While on a family road trip
My Kid: Dad, can I play on your phone now?
Me: for the last time, no, and stop asking
My Kid: How about at the next stop light?
Me: sure…
Narrator: The next stop light was 90 miles away, and 4 miles from their destination
My “I’m enraged!” status update on Facebook garnered a lot of congratulations from people who don’t read well.
Seriously joggers?! You’re gonna run and carry on a conversation at the same time?
And I’m all outta breath just finishing this McMuffin!!!
Poking holes in your parents condoms so there’s someone else to do the dishes
This is so funny you can’t even be mad LOL
If you ever find a partially eaten grilled cheese sandwich at my house call the police.
On my flight to Montreal, the 20 something sitting next to me passed on her in flight snacks. I don’t understand this generation.
Wife: WHY are the boys wearing fishnet stockings?
Me: You SAID they needed to learn how to Cher.
The guy I’ve been paying to pick up poop in my backyard just realized that I don’t own any animals.
[brainstorming movie scripts]
writer: a romantic comedy? guy sees girl in red dress and falls in-
stephen king: what if it’s an evil dress
due to unforeseen circumstances i just quit my job as a psychic
Them: This is a knife for cutting cake
Me: [Laughing] Who actually cuts cake
Them:
Me: Oh
You’re not going to believe this, but I was doing really well, and then your email found me.
If I don’t see two minivans lock reindeer antlers over a Target parking space tonight, what are the holidays even about?
Oh ok learning the difference between doing one thing a day that scares you and one thing a day that scares your doctor
*takes my split ends to couples counseling*
People say “Home is where the heart is”.
Actually though, the heart is between the lungs in the middle of the chest, behind and slightly to the left of the sternum.
Idiots.
[carrying too many items]
store clerk: would you like a basket
me: no thanks my arms are full
I like to take long walks away from stupid people
“I can’t wait to feel you between my thighs tonight,” I say to my new memory foam pillow, which has been helping realign my spine while granting remarkable relief from lower back pain.
How many push-ups is too many when meeting your girlfriend’s dad for the first time?
ME: Is this Babies R Us
CASHIER: Yes
ME: No babies work here
C: I know
ME: It should be called Babies Were US
C: …
ME: Get me your manager
Ladies with “finger in their mouth” avis, what’s on your finger? Cake batter? Is it cake batter? Can I have some?

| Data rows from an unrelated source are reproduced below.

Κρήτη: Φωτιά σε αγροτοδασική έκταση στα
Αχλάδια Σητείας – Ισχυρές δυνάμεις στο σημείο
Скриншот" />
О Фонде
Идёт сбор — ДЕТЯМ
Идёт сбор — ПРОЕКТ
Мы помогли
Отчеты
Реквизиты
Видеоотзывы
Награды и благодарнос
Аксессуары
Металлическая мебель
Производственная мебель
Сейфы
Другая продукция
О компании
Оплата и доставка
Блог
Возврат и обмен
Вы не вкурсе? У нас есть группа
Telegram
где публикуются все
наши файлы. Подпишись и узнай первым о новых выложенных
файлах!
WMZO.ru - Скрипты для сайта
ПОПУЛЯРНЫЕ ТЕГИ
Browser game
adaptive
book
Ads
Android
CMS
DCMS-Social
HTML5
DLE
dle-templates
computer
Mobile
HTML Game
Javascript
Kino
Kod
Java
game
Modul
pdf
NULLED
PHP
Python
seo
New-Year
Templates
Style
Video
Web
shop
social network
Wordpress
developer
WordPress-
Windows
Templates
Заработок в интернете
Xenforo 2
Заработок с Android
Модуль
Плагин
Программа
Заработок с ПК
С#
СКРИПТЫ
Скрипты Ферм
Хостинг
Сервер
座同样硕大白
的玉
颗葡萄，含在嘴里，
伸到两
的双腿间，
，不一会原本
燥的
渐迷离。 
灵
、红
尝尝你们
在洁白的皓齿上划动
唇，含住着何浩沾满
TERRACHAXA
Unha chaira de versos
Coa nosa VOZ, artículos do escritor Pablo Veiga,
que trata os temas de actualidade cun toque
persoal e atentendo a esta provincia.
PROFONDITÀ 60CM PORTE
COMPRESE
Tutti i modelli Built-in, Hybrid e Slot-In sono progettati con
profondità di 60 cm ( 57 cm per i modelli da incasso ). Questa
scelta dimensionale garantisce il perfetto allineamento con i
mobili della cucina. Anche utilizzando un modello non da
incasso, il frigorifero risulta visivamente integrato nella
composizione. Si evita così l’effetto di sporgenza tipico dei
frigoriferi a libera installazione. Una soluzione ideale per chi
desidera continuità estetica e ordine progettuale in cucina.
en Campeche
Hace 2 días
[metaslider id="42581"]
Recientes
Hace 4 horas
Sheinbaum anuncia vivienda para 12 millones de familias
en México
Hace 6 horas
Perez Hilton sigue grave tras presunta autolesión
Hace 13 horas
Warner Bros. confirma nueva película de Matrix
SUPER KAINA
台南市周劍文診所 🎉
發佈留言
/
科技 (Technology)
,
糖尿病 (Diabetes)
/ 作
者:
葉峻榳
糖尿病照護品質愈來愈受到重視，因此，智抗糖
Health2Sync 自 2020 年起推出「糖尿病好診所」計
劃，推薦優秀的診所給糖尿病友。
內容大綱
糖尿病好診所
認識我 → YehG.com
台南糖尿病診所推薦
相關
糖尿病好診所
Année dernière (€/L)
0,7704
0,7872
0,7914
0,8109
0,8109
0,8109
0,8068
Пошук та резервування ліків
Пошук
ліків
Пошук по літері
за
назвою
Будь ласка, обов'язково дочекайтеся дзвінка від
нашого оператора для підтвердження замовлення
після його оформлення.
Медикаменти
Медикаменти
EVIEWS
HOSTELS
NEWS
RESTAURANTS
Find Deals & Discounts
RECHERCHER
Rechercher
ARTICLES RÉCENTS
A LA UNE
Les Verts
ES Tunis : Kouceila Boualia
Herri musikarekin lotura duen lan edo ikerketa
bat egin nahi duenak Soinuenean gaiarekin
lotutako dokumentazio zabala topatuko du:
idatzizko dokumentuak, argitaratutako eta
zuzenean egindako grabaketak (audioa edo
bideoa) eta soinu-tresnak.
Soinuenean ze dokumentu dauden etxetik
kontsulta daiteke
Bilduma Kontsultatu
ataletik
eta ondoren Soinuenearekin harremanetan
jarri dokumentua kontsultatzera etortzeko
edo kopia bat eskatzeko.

I create my own luck. Also, my own problems. I’m very creative.
Krampus.
The fact that my balcony isn’t facing the street makes it nice and quiet but also makes my speeches to the people rather ineffective
Just a little reminder that the eight spiders you swallowed aren’t thrilled about it either
I sleep better naked, why cant the flight attendant understand that?
The Teen Choice Awards air tonight if you want to see a great reminder of why kids aren’t allowed to vote.